A modalidade poderá ser aplicada tanto em compras de bens e serviços quanto em transferências entre pessoas físicas. Em caso de atraso ou inadimplência, caberá à instituição financeira definir as regras de cobrança, considerando o perfil de risco de cada cliente.
Comparação com o cartão de crédito
No cartão de crédito parcelado, as compras podem incluir juros embutidos e, caso o consumidor não quite a fatura integralmente, incidem taxas elevadas do crédito rotativo, acima de 15% ao mês.
Além disso, os lojistas frequentemente precisam pagar juros para antecipar parcelas. Já no PIX parcelado, não haverá cobrança de antecipação: “No PIX parcelado, o lojista recebe o valor total do pagamento no momento da venda do bem ou serviço. Logo, por definição, não haverá antecipação nem cobrança de taxa de antecipação para o lojista”, destacou o Banco Central, em nota.

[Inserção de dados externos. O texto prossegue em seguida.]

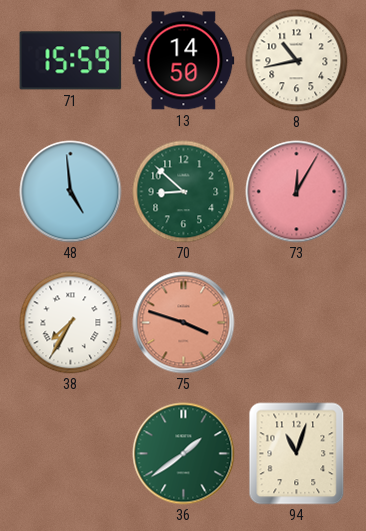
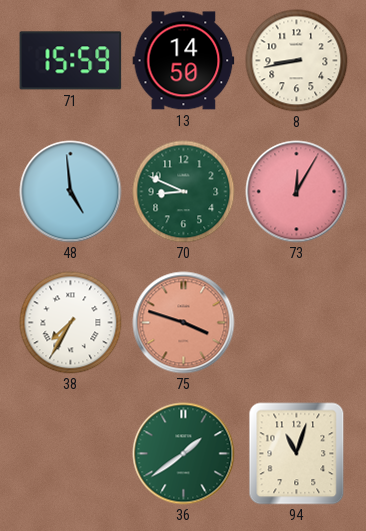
8: 10:43 -> 8:43
70: 8:52 -> 8:49
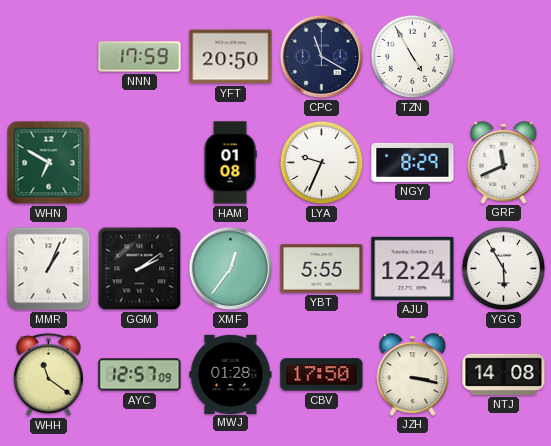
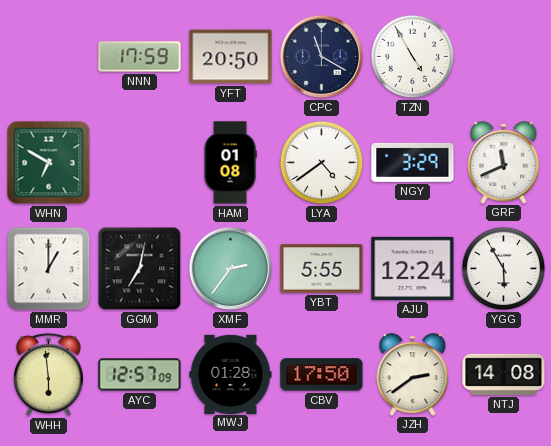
LYA: 9:34 -> 4:39
NGY: 8:29 -> 3:29
MMR: 1:04 -> 1:00
GGM: 2:09 -> 7:02
XMF: 12:36 -> 2:36
WHH: 11:21 -> 5:59
JZH: 3:17 -> 2:39
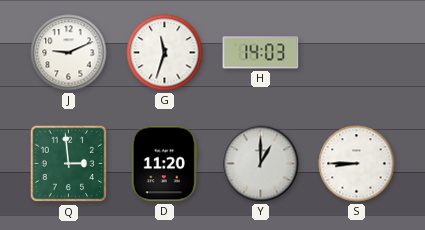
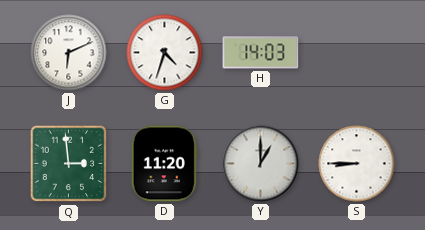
J: 9:11 -> 6:11
G: 11:33 -> 4:33
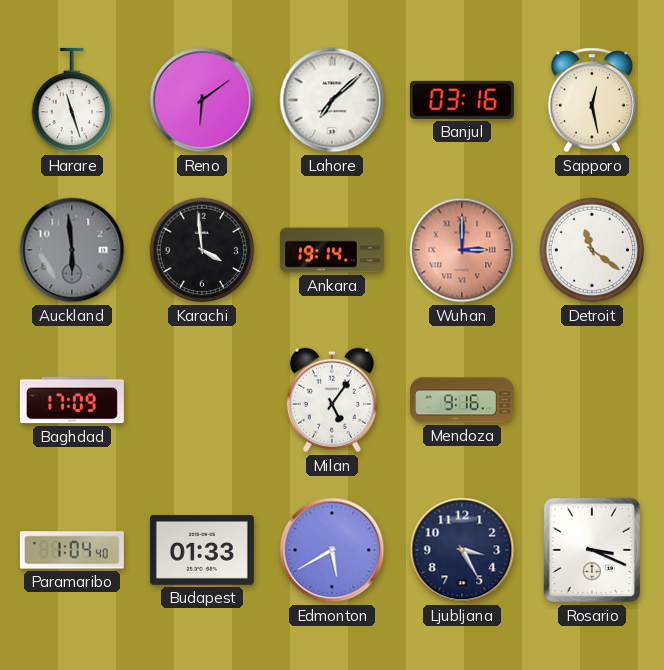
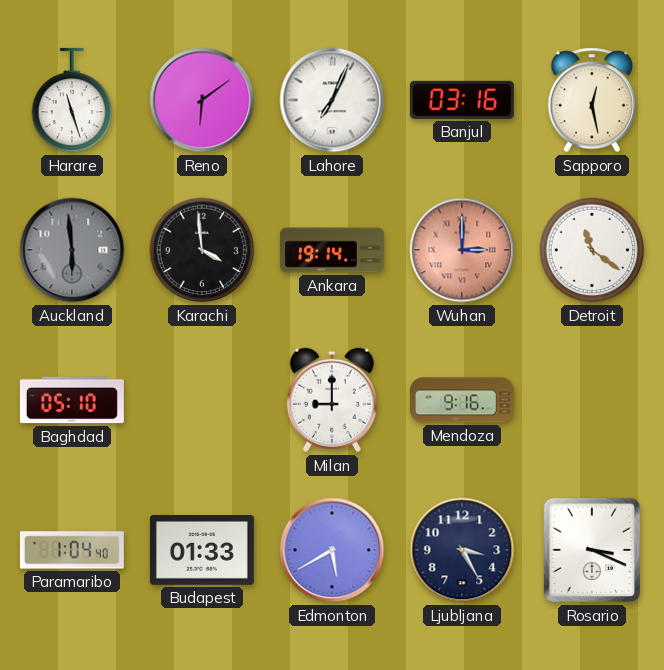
Lahore: 7:08 -> 7:04
Baghdad: 17:09 -> 05:10
Milan: 5:06 -> 9:00
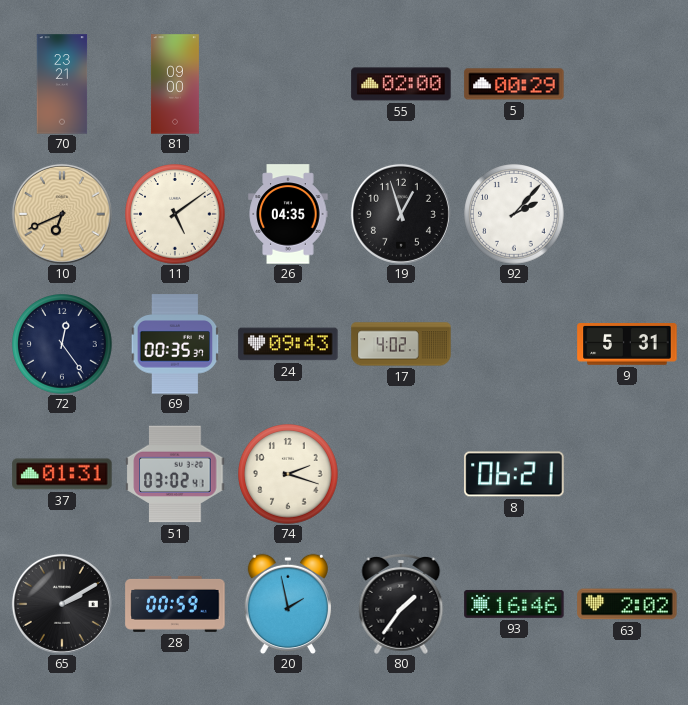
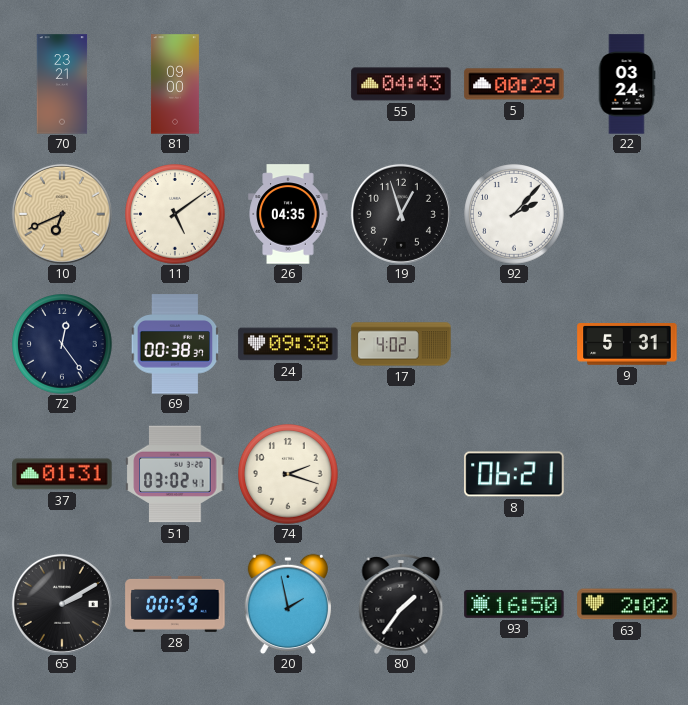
55: 02:00 -> 04:43
22: none -> 03:24
69: 00:35 -> 00:38
24: 09:43 -> 09:38
93: 16:46 -> 16:50
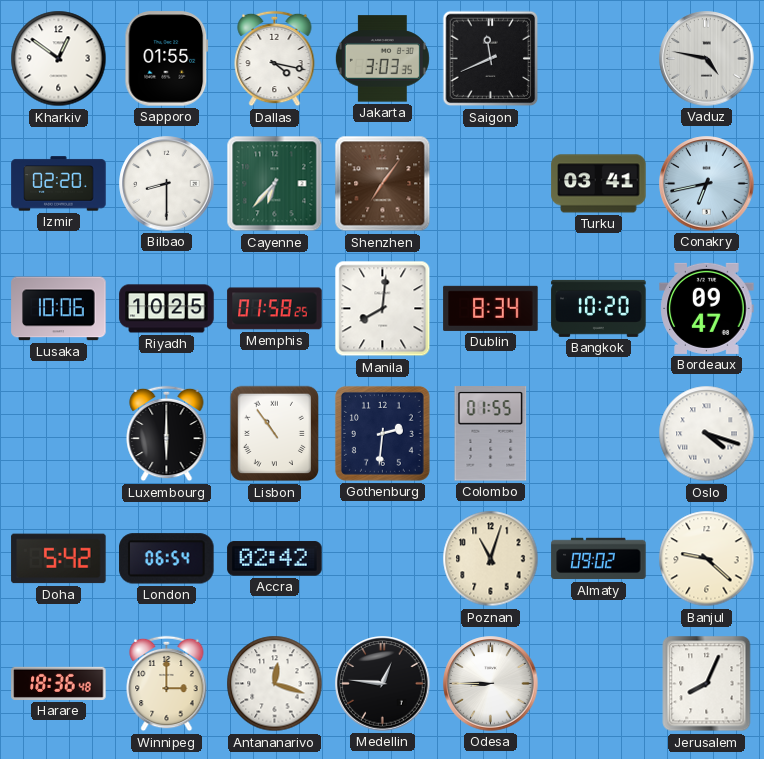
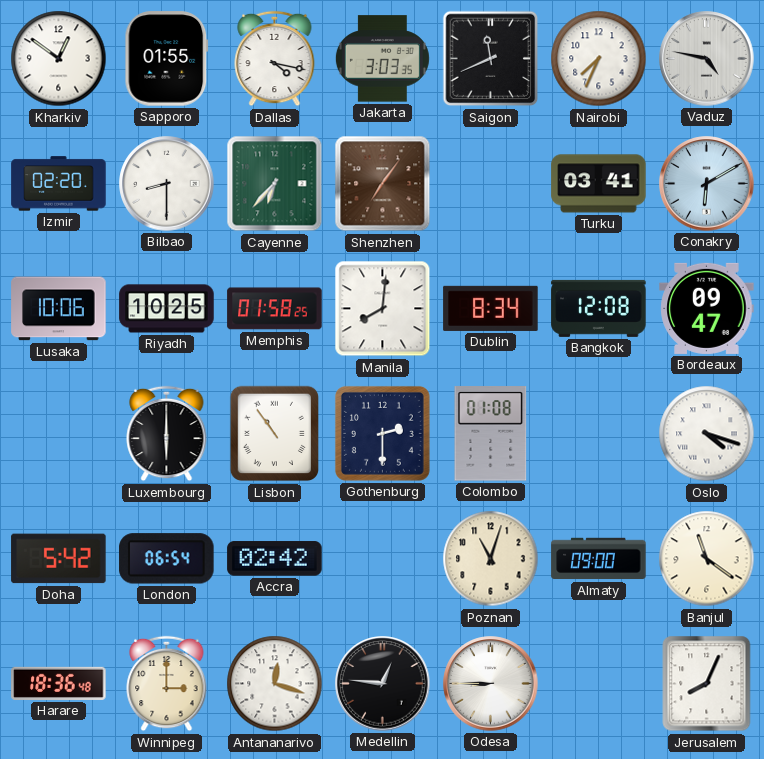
Nairobi: none -> 7:34
Conakry: 6:43 -> 6:10
Bangkok: 10:20 -> 12:08
Gothenburg: 2:31 -> 2:30
Colombo: 01:55 -> 01:08
Almaty: 09:02 -> 09:00
Banjul: 9:22 -> 11:21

Apesar da facilidade, as compras no pix parcelado ainda terão Juros foto: Divulgação
Impacto no comércio
Para o presidente do BC, Gabriel Galípolo, que comentou o tema em entrevista concedida em junho, a novidade deve aumentar o alcance da ferramenta:
“Isso [PIX parcelado] vai estimular o uso do PIX no varejo para compras de bens e serviços, especialmente aquelas de maior valor que demandam esse tipo de parcelamento”, disse Galípolo.
Reação dos bancos
A Federação Brasileira de Bancos (Febraban) avalia a iniciativa como uma evolução natural. “Trazer a opção de parcelamento da transação durante a jornada de pagamento via PIX pode ser uma nova alavanca para o uso do produto”, afirmou a entidade em abril.
Segundo a Febraban, cada instituição terá autonomia para definir taxas de juros e condições de oferta.
Preocupações com endividamento
Apesar do potencial de expansão, o Instituto Brasileiro de Defesa do Consumidor (Idec) fez críticas à proposta. Para a entidade, o recurso pode aprofundar o superendividamento entre famílias de baixa renda.
Em nota, o Idec afirmou: “O que se apresenta como ‘acesso ampliado ao crédito’ pode, na prática, significar armadilhas financeiras e aprofundamento da desigualdade”.
A organização defende ainda que, caso seja implementado, o serviço não use a marca PIX, adote contratos claros e regulados como outros produtos de crédito e só seja ativado por iniciativa do próprio usuário.
O que esperar
O anúncio oficial das regras deve ocorrer nas próximas semanas, dentro da agenda evolutiva do PIX. A expectativa é que a modalidade aumente a competitividade no sistema bancário e ofereça taxas mais acessíveis que o parcelamento via cartão de crédito.
Entidades do setor, no entanto, reforçam a necessidade de educação financeira e de mecanismos de proteção para que a inovação não se torne mais um fator de exclusão social.